Website:  www.instagram.com/chefxs/

Education:  Thonon les Bains Culinary Academy

Awards:    L’Association de Maîtres Cuisiniers de France 2017 French Master Chef of the Year for USA-Canada, also known as La Toque d’Argent (The Silver Toque).


About Xavier Salomon

“Fourth in his family and second in The Ritz-Carlton Hotel Company to earn the title Maître Cuisinier de France, and a fifth generation restaurateur, Xavier Salomon’s passion for food began at his family’s kitchen table in Savoie, France.

Chef Salomon’s European tenure includes training under Jo Rostang at his Michelin Three-Star restaurant La Bonne Auberge in Antibes, France. Chef Salomon continued his education at Le Bateau Ivre in Courcheval and graduated from Thonon les Bains Culinary Academy. In 1991 he joined The Ritz-Carlton Hotel Company as the executive chef at The Ritz-Carlton, Aspen and in 1996, moved to Atlanta as executive chef at The Ritz-Carlton, Buckhead.

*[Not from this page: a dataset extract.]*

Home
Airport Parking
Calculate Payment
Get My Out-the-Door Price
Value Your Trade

Chef Salomon joined The Ritz-Carlton, Half Moon Bay in July 2001, where he has overseen all dining experiences throughout the resort including The Conservatory, The Ocean Terrace, and its signature restaurant Navio. His passion for utilizing Northern California’s rich bounty of local harvests has resulted in an acclaimed dining experience which has won national acclaim for The Ritz-Carlton, Half Moon Bay and its accomplished culinary team.”   –  source


The Chefs Connection: What was your first job in food?

Xavier Salomon: Working summer vacations at my Family Restaurant starting at 15 years old.

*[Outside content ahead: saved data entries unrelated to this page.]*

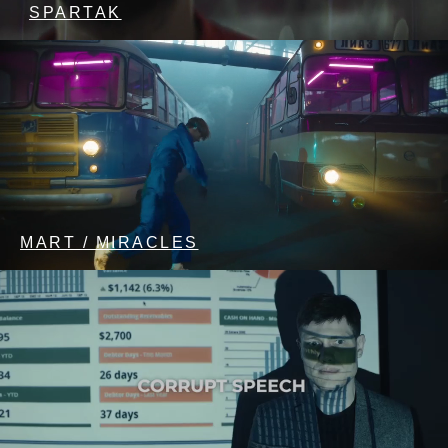
SPARTAK
MART / MIRACLES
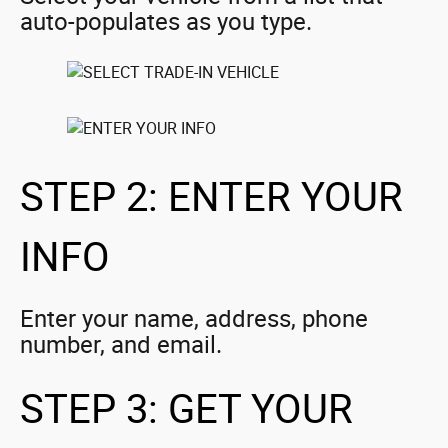
auto-populates as you type.
STEP 2: ENTER YOUR
INFO
Enter your name, address, phone
number, and email.
STEP 3: GET YOUR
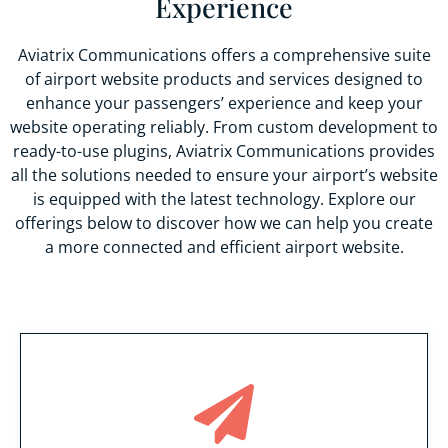
Experience
Aviatrix Communications offers a comprehensive suite
of airport website products and services designed to
enhance your passengers’ experience and keep your
website operating reliably. From custom development to
ready-to-use plugins, Aviatrix Communications provides
all the solutions needed to ensure your airport’s website
is equipped with the latest technology. Explore our
offerings below to discover how we can help you create
a more connected and efficient airport website.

TCC: When you were a kid, what did you ant to be when you grew up?  

XS: A Chef !!! never had any other choice

TCC: What’s your favorite thing about being a chef? 

XS: Creativity / always learning / mentoring

TCC: Did you have an “aha” moment when you knew you wanted to be a chef? 

XS: I was born in “it” 4 generations! seemed evident. but I went to Paul Bocuse when I was 14 and was just in awe by the Man and what he represented already then. his name and picture was just everywhere!

TCC: Best advice you ever got? stay clean, stay organized and stay focused.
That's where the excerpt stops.